▶ _DIRECTIONS FOR THIS TASK_:
Where the listing below reaches the line containing "ÓTIMO PONTO COMERCIAL, GALPÃO", start writing out lines exactly, and stop once the line containing "(ITBI, Registro, Escritura e Certidões)" has been written.

▶ _SUPPLIED DATA_:
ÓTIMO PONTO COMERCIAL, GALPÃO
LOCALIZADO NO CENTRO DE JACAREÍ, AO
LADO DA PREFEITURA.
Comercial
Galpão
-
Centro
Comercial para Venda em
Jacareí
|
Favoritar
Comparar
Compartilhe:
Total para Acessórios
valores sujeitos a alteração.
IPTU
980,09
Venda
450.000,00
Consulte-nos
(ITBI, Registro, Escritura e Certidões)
...
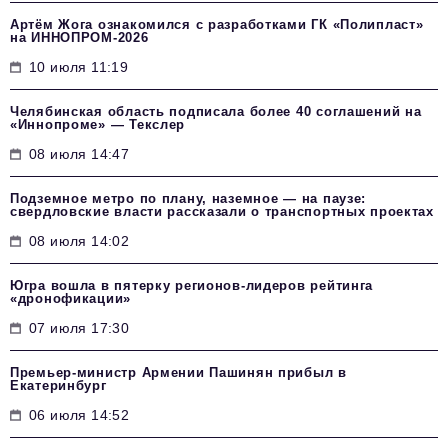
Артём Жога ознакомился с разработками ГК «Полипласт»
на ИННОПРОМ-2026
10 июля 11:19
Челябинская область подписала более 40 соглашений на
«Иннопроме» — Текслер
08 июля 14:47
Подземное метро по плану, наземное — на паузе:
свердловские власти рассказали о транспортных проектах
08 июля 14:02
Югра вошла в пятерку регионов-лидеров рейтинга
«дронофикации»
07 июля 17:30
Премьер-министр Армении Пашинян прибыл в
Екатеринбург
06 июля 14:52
---
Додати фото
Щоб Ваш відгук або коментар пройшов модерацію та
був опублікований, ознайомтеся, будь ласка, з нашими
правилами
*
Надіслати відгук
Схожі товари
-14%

▶ _EXERCISE OUTPUT_:
ÓTIMO PONTO COMERCIAL, GALPÃO
LOCALIZADO NO CENTRO DE JACAREÍ, AO
LADO DA PREFEITURA.
Comercial
Galpão
-
Centro
Comercial para Venda em
Jacareí
|
Favoritar
Comparar
Compartilhe:
Total para Acessórios
valores sujeitos a alteração.
IPTU
980,09
Venda
450.000,00
Consulte-nos
(ITBI, Registro, Escritura e Certidões)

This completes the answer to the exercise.